The Monetary Authority of Singapore (MAS) made headlines recently by announcing a ban on Bitcoin spot ETFs for retail investors in the country, even though the investment product has been approved in the United States. This decision sets Singapore apart from its American counterpart, highlighting differing perspectives on the cryptocurrency market.

The regulator clarified the ban by stating that retail investors in Singapore can still participate in cryptocurrency exchange-traded funds (ETFs) listed overseas. This means that intermediaries authorized by MAS to manage investments related to foreign markets can facilitate retail investments in these ETFs abroad. However, these intermediaries must ensure that they fully disclose the risks associated with cryptocurrency trading and conduct thorough client assessments.

MAS reiterated its stance on the highly volatile and speculative nature of cryptocurrency trading, emphasizing that it is not suitable for retail investors. The regulator advised caution for those trading Bitcoin ETFs in overseas markets, stating that Bitcoin is not a very suitable asset for an ETF due to the speculative nature of cryptocurrency trading.
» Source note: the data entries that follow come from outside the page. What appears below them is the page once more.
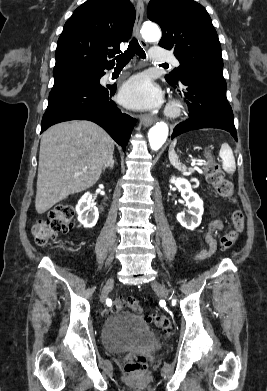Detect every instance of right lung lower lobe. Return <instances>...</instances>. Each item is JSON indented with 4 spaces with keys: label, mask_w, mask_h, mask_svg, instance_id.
I'll use <instances>...</instances> for the list:
<instances>
[{
    "label": "right lung lower lobe",
    "mask_w": 267,
    "mask_h": 391,
    "mask_svg": "<svg viewBox=\"0 0 267 391\" xmlns=\"http://www.w3.org/2000/svg\"><path fill=\"white\" fill-rule=\"evenodd\" d=\"M93 74L95 77L89 80L53 87L42 118L41 132L59 122L89 120L105 129L125 151L135 119L122 113L111 100L115 85H100V78L105 74L104 69Z\"/></svg>",
    "instance_id": "right-lung-lower-lobe-1"
}]
</instances>
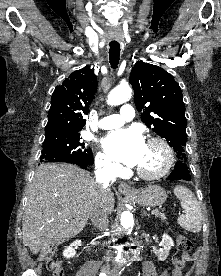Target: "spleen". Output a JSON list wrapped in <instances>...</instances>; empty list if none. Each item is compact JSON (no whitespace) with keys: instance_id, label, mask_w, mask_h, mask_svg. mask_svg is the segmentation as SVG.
Instances as JSON below:
<instances>
[{"instance_id":"1","label":"spleen","mask_w":221,"mask_h":276,"mask_svg":"<svg viewBox=\"0 0 221 276\" xmlns=\"http://www.w3.org/2000/svg\"><path fill=\"white\" fill-rule=\"evenodd\" d=\"M173 192L185 210V214L178 217V224L192 233L200 232L202 229V212L194 193L181 185L175 186Z\"/></svg>"}]
</instances>
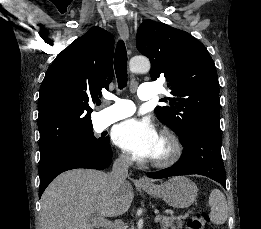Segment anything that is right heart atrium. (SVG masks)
Masks as SVG:
<instances>
[{
    "label": "right heart atrium",
    "mask_w": 261,
    "mask_h": 229,
    "mask_svg": "<svg viewBox=\"0 0 261 229\" xmlns=\"http://www.w3.org/2000/svg\"><path fill=\"white\" fill-rule=\"evenodd\" d=\"M119 161L126 166H129L133 163V157L127 150H122L119 155Z\"/></svg>",
    "instance_id": "obj_1"
}]
</instances>
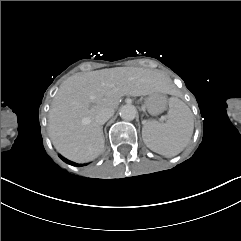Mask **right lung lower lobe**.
I'll return each instance as SVG.
<instances>
[{"instance_id":"98d812e1","label":"right lung lower lobe","mask_w":241,"mask_h":241,"mask_svg":"<svg viewBox=\"0 0 241 241\" xmlns=\"http://www.w3.org/2000/svg\"><path fill=\"white\" fill-rule=\"evenodd\" d=\"M60 158H61L63 161H65L66 163H68V164H71V165H74V166H82L81 164H76V163H74V162H72V161H69V160L63 158L62 156H60Z\"/></svg>"}]
</instances>
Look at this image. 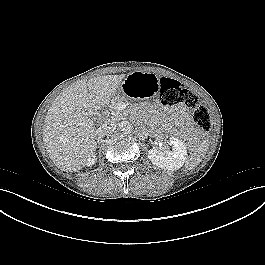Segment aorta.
Here are the masks:
<instances>
[{"instance_id": "762f6f07", "label": "aorta", "mask_w": 265, "mask_h": 265, "mask_svg": "<svg viewBox=\"0 0 265 265\" xmlns=\"http://www.w3.org/2000/svg\"><path fill=\"white\" fill-rule=\"evenodd\" d=\"M119 126H120L121 131H122L123 133H125V134L131 133L132 130H133L132 125H131L129 122H127V121H123V122H121V123L119 124Z\"/></svg>"}]
</instances>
“Bitcoin is not a very suitable asset for an ETF. Cryptocurrency trading is fraught with speculation, so we advise caution for those trading Bitcoin ETFs in overseas markets,” explained MAS Singapore.

The Singapore Stock Exchange (SGX) responded to MAS’s announcement by stating that it is closely monitoring developments in the field of cryptocurrencies and decentralized finance. As with any new products, SGX is assessing whether the ecosystem is ready to support their growth, taking into account market demand and regulatory considerations.

It’s worth noting that MAS had previously tightened regulations for digital payment token service providers in November, limiting their ability to work with retail clients. The regulator has also updated rules to protect institutional cryptocurrency investors from potential risks.